Some corrugated roads are so bad that some people have actually turned around and given up, much due to not knowing how to deal with it and sometimes the road is really that bad it comes down to pure willingness.
This is common on unsealed roads, this includes: gravel roads, sand tracks, lime stone tracks, outback roads and dirt tracks.
The only way to soften the vibrations is to lower the tire pressures and find the right speed to match.
Sometimes going too slow is worse than going fast and vice versa.
One road could require 30 PSI at 70 kph and another could be 20 PSI at just 40-50 kph, you won't know until you try.
In some cases highway tire pressure's at 90-110 kph will do the trick, at these speeds caution is paramount and should only be used if within the speed limit.
Firstly just get the speed right, if it's still too bad drop the tire pressures a little bit.
The roads can be so harsh that they break CB aerials, shock absorbers and loosen bolts.

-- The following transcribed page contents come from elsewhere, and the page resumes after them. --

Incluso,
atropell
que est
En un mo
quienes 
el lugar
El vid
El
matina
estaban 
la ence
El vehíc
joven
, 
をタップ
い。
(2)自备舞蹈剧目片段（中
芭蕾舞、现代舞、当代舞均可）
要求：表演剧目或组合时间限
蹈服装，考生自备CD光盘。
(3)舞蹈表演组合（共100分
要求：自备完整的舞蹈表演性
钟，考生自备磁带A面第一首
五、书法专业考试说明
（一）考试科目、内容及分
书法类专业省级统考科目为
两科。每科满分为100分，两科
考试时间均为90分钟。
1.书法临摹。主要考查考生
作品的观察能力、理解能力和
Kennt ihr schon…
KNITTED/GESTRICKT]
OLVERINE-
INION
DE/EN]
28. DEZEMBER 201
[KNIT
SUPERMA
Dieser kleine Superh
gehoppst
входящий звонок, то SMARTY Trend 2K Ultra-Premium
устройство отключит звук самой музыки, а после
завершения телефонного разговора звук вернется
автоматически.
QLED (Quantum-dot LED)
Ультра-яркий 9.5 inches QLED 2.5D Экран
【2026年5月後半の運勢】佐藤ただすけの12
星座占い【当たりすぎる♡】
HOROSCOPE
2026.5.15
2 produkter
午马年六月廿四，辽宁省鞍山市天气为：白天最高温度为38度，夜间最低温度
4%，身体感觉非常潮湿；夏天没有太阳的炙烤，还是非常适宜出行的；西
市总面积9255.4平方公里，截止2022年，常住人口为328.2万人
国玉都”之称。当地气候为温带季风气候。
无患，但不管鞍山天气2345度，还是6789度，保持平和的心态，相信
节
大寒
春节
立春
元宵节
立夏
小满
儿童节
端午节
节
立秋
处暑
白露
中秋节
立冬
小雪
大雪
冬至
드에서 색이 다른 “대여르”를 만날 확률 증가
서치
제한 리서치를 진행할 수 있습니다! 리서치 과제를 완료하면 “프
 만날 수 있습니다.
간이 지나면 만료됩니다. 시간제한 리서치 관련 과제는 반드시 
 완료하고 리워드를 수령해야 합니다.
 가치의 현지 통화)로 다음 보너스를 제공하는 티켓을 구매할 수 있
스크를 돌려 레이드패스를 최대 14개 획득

If driving on really bone rattling corrugation for lengthy distances it would be wise to stop now and then. Every 45-60 mins or earlier would be a good idea, as this will give the shock absorbers a bit of a rest.
With continues driving in these harsh conditions tiny bubbles will form inside
the shock absorbers over time as this constant vibration will heat the shock
absorbers. This excessive heat combine with the tiny bubbles can cause early
fading and reduce the effectiveness of the 4 wheel drives suspension. Stopping
now and then for 10 mins can reduce the impact caused and will give the tiny
bubbles and heat time to disappear.
Prolonged driving will also cause bolts and nuts to loosen, this is no problem as long as you or your mechanic check and retighten them.
Plastic aftermarket hinges and locks are prone to breaking and anything metal screwed into plastic will more than likely loosen before anything else.
Recently returning from Steep Point I had to fix my rear door on my canopy, there were two metal screws in a plastic part. One side was completely broken off and the other side was loose due to the screw being rattled out the entire way.
After that I thought that's not too bad considering we drove this badly corrugated road 4 times (total distance of 520 km) the road in question is "Useless loop road" the only way to Steep Point by land.
Well the canopy door wasn't all the damage that had been done. My custom roof rack fittings had taken a beating and were only held on by two of the 4 fittings.
After taking one a gnarly sand dune with deep holes at speed the roof rack gave
way and was hanging of the side by one single bolt. Had I checked my 4x4
properly when I returned this would have been prevented.
Make sure to check your vehicle after driving on corrugated roads.